[[ SOURCE DATA, beginning ]]

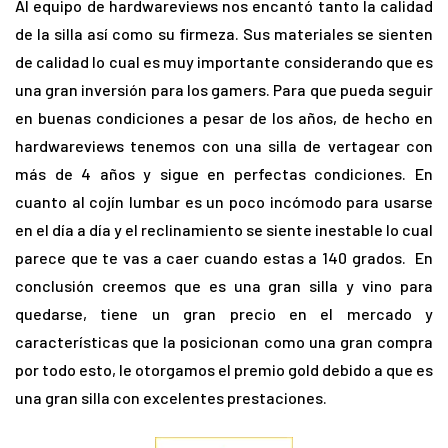
Al equipo de hardwareviews nos encantó tanto la calidad
de la silla así como su firmeza. Sus materiales se sienten
de calidad lo cual es muy importante considerando que es
una gran inversión para los gamers. Para que pueda seguir
en buenas condiciones a pesar de los años, de hecho en
hardwareviews tenemos con una silla de vertagear con
más de 4 años y sigue en perfectas condiciones. En
cuanto al cojín lumbar es un poco incómodo para usarse
en el día a día y el reclinamiento se siente inestable lo cual
parece que te vas a caer cuando estas a 140 grados. En
conclusión creemos que es una gran silla y vino para
quedarse, tiene un gran precio en el mercado y
características que la posicionan como una gran compra
por todo esto, le otorgamos el premio gold debido a que es
una gran silla con excelentes prestaciones.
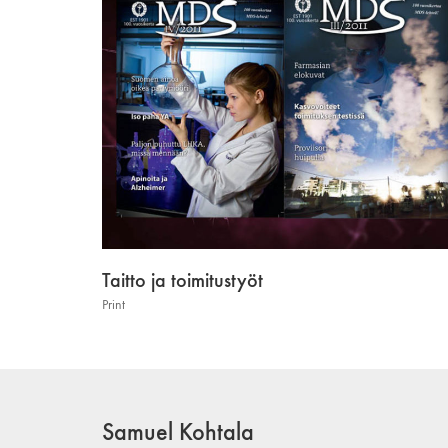
Taitto ja toimitustyöt
Print
Samuel Kohtala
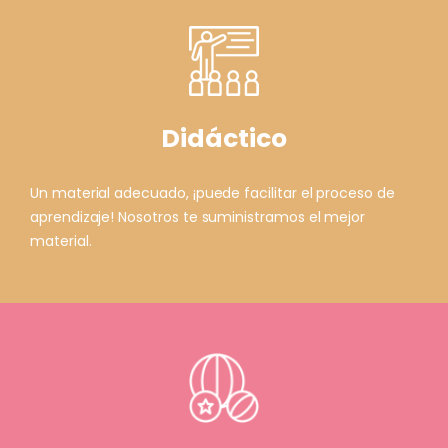
Didáctico
Un material adecuado, ¡puede facilitar el proceso de
aprendizaje! Nosotros te suministramos el mejor
material.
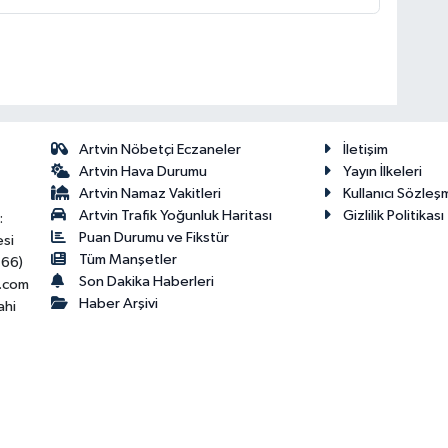
Artvin Nöbetçi Eczaneler
İletişim
Artvin Hava Durumu
Yayın İlkeleri
Artvin Namaz Vakitleri
Kullanıcı Sözleş
Artvin Trafik Yoğunluk Haritası
Gizlilik Politikası
:
Puan Durumu ve Fikstür
esi
Tüm Manşetler
466)
Son Dakika Haberleri
.com
Haber Arşivi
ahi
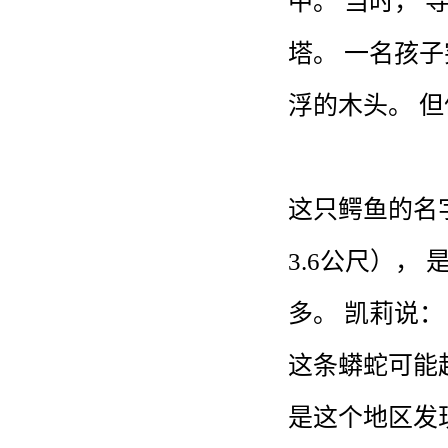
中
。
当时
，
塔
。
一
名
孩子
浮
的
木头
。
但
这
只
鳄鱼
的
名
3
.
6
公尺
）
，
多
。
凯莉
说
：
这
条
蟒蛇
可能
是
这个
地区
发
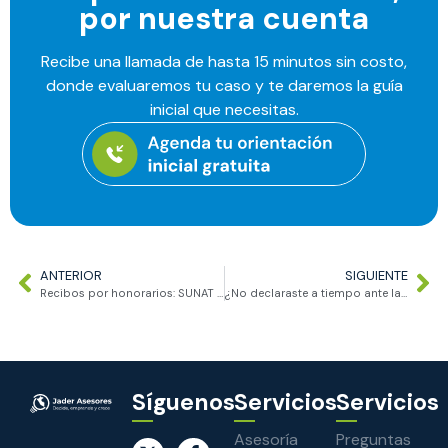
por nuestra cuenta
Recibe una llamada de hasta 15 minutos sin costo,
donde evaluaremos tu caso y te daremos la guía
inicial que necesitas.
ANTERIOR
SIGUIENTE
Recibos por honorarios: SUNAT propone validar correo y celular
¿No declaraste a tiempo ante la SUNAT? Descubre cómo reducir tu multa SUNAT con la gradualidad
Síguenos
Servicios
Servicios
Asesoría
Preguntas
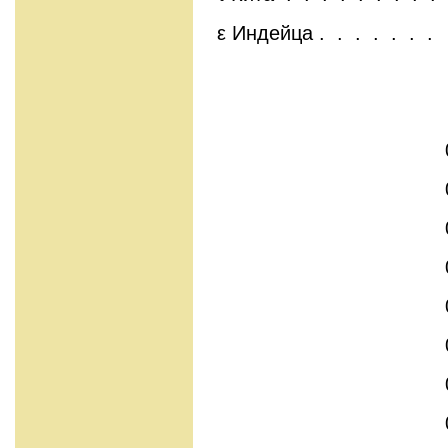
ε Индейца . . . . . . .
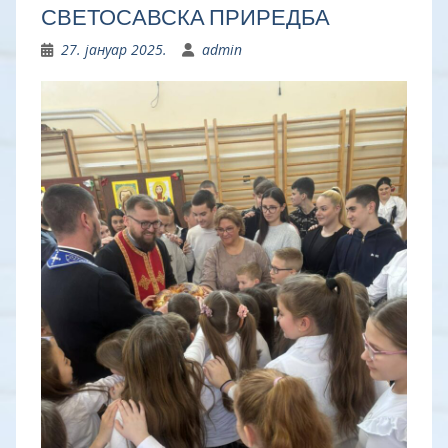
СВЕТОСАВСКА ПРИРЕДБА
27. јануар 2025.
admin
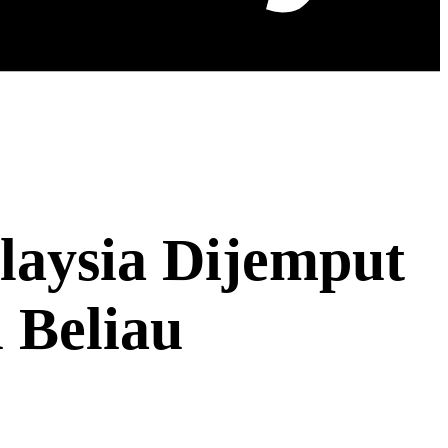
aysia Dijemput
 Beliau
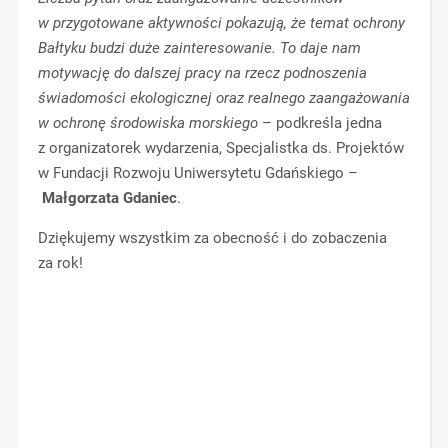
w przygotowane aktywności pokazują, że temat ochrony
Bałtyku budzi duże zainteresowanie. To daje nam
motywację do dalszej pracy na rzecz podnoszenia
świadomości ekologicznej oraz realnego zaangażowania
w ochronę środowiska morskiego
– podkreśla jedna
z organizatorek wydarzenia, Specjalistka ds. Projektów
w Fundacji Rozwoju Uniwersytetu Gdańskiego –
Małgorzata Gdaniec
.
Dziękujemy wszystkim za obecność i do zobaczenia
za rok!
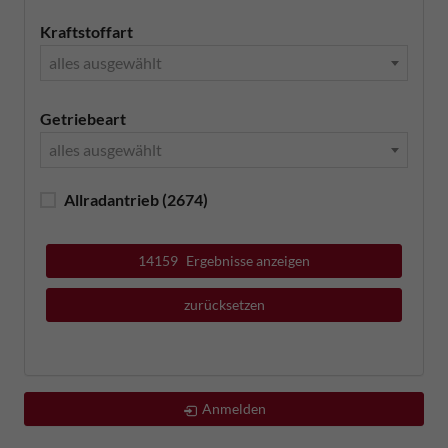
Kraftstoffart
alles ausgewählt
Getriebeart
alles ausgewählt
Allradantrieb
(2674)
14159
Ergebnisse anzeigen
zurücksetzen
Anmelden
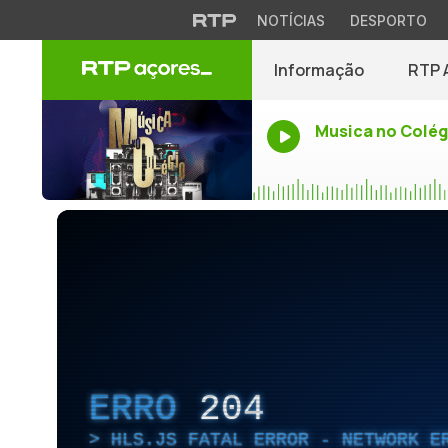
NOTÍCIAS
DESPORTO
Informação
RTP 
Musica no Colég
ERRO
204
HLS.JS FATAL ERROR - NETWORK E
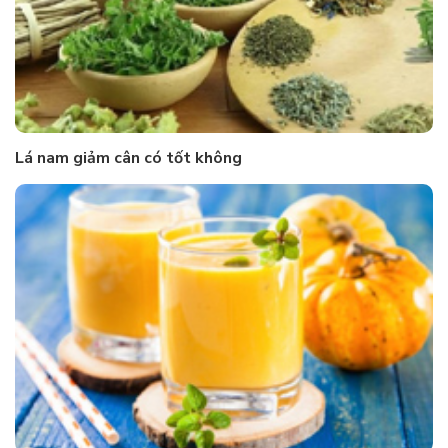
Lá nam giảm cân có tốt không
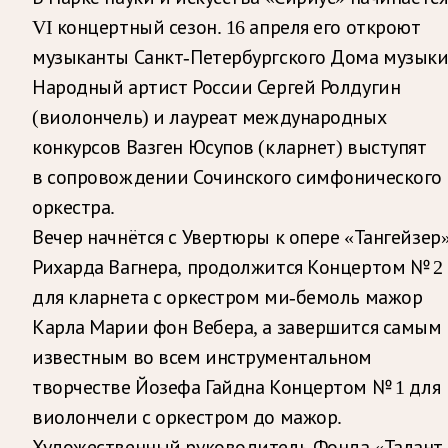
VI концертный сезон. 16 апреля его откроют
музыканты Санкт-Петербургского Дома музыки
Народный артист России Сергей Ролдугин
(виолончель) и лауреат международных
конкурсов Вазген Юсупов (кларнет) выступят
в сопровождении Сочинского симфонического
оркестра.
Вечер начнётся с Увертюры к опере «Тангейзер
Рихарда Вагнера, продолжится Концертом № 2
для кларнета с оркестром ми-бемоль мажор
Карла Марии фон Вебера, а завершится самым
известным во всем инструментальном
творчестве Йозефа Гайдна Концертом № 1 для
виолончели с оркестром
до мажор.
Художественный руководитель Фонда «Талант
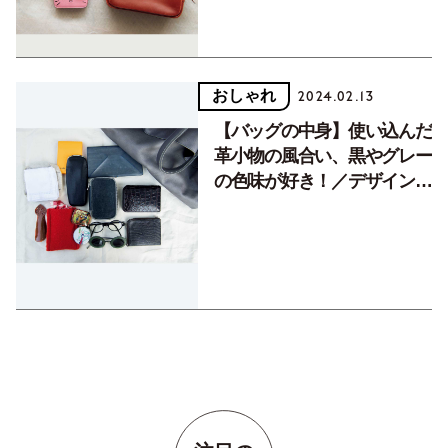
おしゃれ
2024.02.13
【バッグの中身】使い込んだ
革小物の風合い、黒やグレー
の色味が好き！／デザインデ
ィレクターの中嶋美穂さん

[[ SOURCE DATA, end ]]

# [PROBLEM DESCRIPTION]
Would you filter the records and copy each line that contains the word "Durumu"?

# [SOLVED EXERCISE]
Artvin Hava Durumu
Puan Durumu ve Fikstür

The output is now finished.